(Material provided)

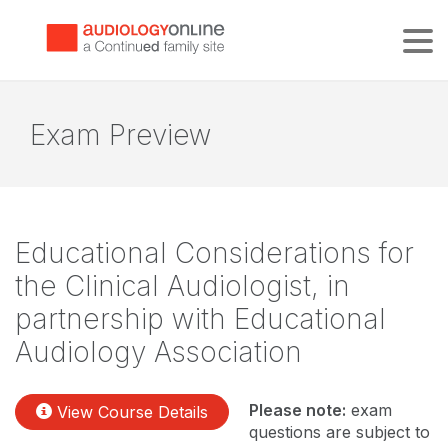
Tog
Exam Preview
Educational Considerations for
the Clinical Audiologist, in
partnership with Educational
Audiology Association
Please note:
exam
View Course Details
questions are subject to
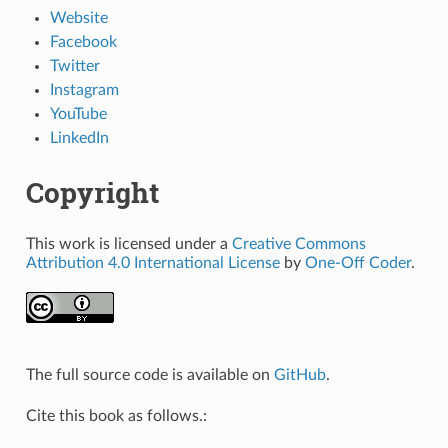
Website
Facebook
Twitter
Instagram
YouTube
LinkedIn
Copyright
This work is licensed under a
Creative Commons
Attribution 4.0 International License
by
One-Off Coder
.
The full source code is available on
GitHub
.
Cite this book as follows.:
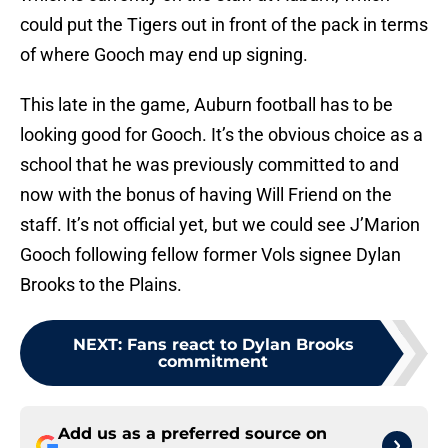
could put the Tigers out in front of the pack in terms
of where Gooch may end up signing.
This late in the game, Auburn football has to be
looking good for Gooch. It’s the obvious choice as a
school that he was previously committed to and
now with the bonus of having Will Friend on the
staff. It’s not official yet, but we could see J’Marion
Gooch following fellow former Vols signee Dylan
Brooks to the Plains.
NEXT
:
Fans react to Dylan Brooks
commitment
Add us as a preferred source on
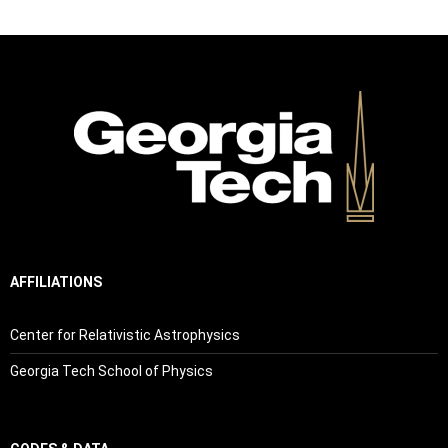
AFFILIATIONS
Center for Relativistic Astrophysics
Georgia Tech School of Physics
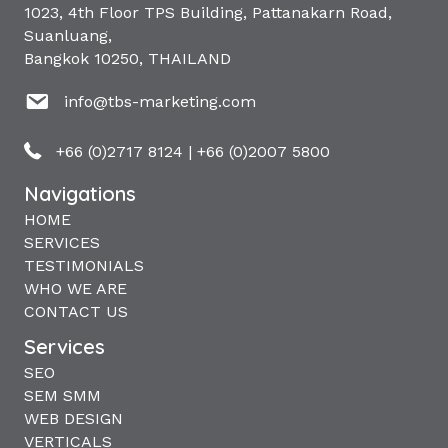
1023, 4th Floor TPS Building, Pattanakarn Road,
Suanluang,
Bangkok 10250, THAILAND
info@tbs-marketing.com
+66 (0)2717 8124
|
+66 (0)2007 5800
Navigations
HOME
SERVICES
TESTIMONIALS
WHO WE ARE
CONTACT US
Services
SEO
SEM SMM
WEB DESIGN
VERTICALS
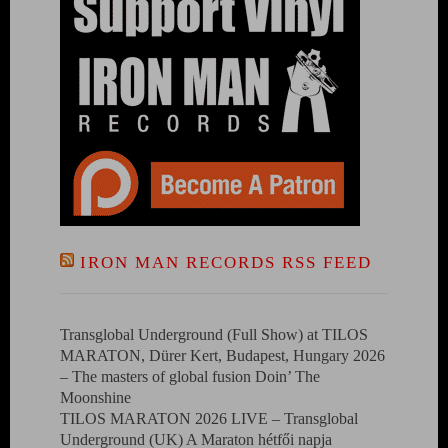
IRON MAN RECORDS RSS FEED
Transglobal Underground (Full Show) at TILOS
MARATON, Dürer Kert, Budapest, Hungary 2026
– The masters of global fusion Doin’ The
Moonshine
TILOS MARATON 2026 LIVE – Transglobal
Underground (UK) A Maraton hétfői napja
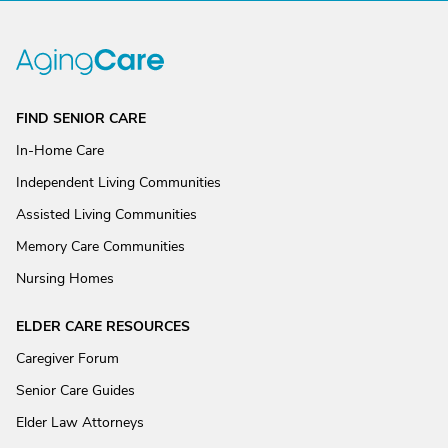
FIND SENIOR CARE
In-Home Care
Independent Living Communities
Assisted Living Communities
Memory Care Communities
Nursing Homes
ELDER CARE RESOURCES
Caregiver Forum
Senior Care Guides
Elder Law Attorneys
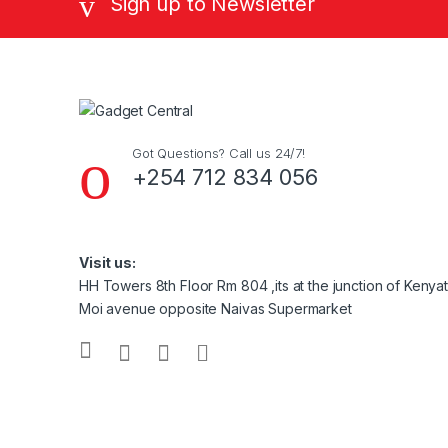
Sign up to Newsletter
Got Questions? Call us 24/7!
+254 712 834 056
Visit us:
HH Towers 8th Floor Rm 804 ,its at the junction of Keny
Moi avenue opposite Naivas Supermarket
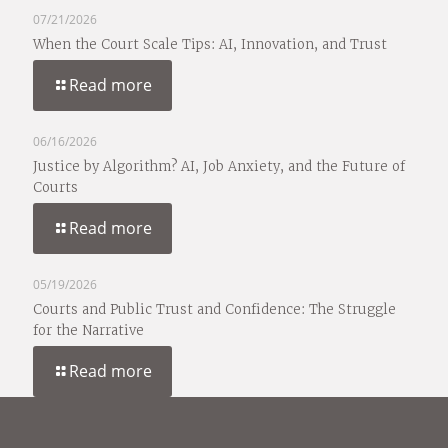
07/21/2026
When the Court Scale Tips: AI, Innovation, and Trust
Read more
06/16/2026
Justice by Algorithm? AI, Job Anxiety, and the Future of
Courts
Read more
05/19/2026
Courts and Public Trust and Confidence: The Struggle
for the Narrative
Read more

(End Material provided)

#### How to complete this task:
Only the pictures are left behind; write out everything else in the records exactly.

#### Task response:
Tog
Exam Preview
Educational Considerations for
the Clinical Audiologist, in
partnership with Educational
Audiology Association
Please note:
exam
View Course Details
questions are subject to
Website
Facebook
Twitter
Instagram
YouTube
LinkedIn
Copyright
This work is licensed under a
Creative Commons
Attribution 4.0 International License
by
One-Off Coder
.
The full source code is available on
GitHub
.
Cite this book as follows.:
could put the Tigers out in front of the pack in terms
of where Gooch may end up signing.
This late in the game, Auburn football has to be
looking good for Gooch. It’s the obvious choice as a
school that he was previously committed to and
now with the bonus of having Will Friend on the
staff. It’s not official yet, but we could see J’Marion
Gooch following fellow former Vols signee Dylan
Brooks to the Plains.
NEXT
:
Fans react to Dylan Brooks
commitment
Add us as a preferred source on
AFFILIATIONS
Center for Relativistic Astrophysics
Georgia Tech School of Physics
1023, 4th Floor TPS Building, Pattanakarn Road,
Suanluang,
Bangkok 10250, THAILAND
info@tbs-marketing.com
+66 (0)2717 8124
|
+66 (0)2007 5800
Navigations
HOME
SERVICES
TESTIMONIALS
WHO WE ARE
CONTACT US
Services
SEO
SEM SMM
WEB DESIGN
VERTICALS
IRON MAN RECORDS RSS FEED
Transglobal Underground (Full Show) at TILOS
MARATON, Dürer Kert, Budapest, Hungary 2026
– The masters of global fusion Doin’ The
Moonshine
TILOS MARATON 2026 LIVE – Transglobal
Underground (UK) A Maraton hétfői napja
FIND SENIOR CARE
In-Home Care
Independent Living Communities
Assisted Living Communities
Memory Care Communities
Nursing Homes
ELDER CARE RESOURCES
Caregiver Forum
Senior Care Guides
Elder Law Attorneys
Sign up to Newsletter
Got Questions? Call us 24/7!
+254 712 834 056
Visit us:
HH Towers 8th Floor Rm 804 ,its at the junction of Keny
Moi avenue opposite Naivas Supermarket
07/21/2026
When the Court Scale Tips: AI, Innovation, and Trust
Read more
06/16/2026
Justice by Algorithm? AI, Job Anxiety, and the Future of
Courts
Read more
05/19/2026
Courts and Public Trust and Confidence: The Struggle
for the Narrative
Read more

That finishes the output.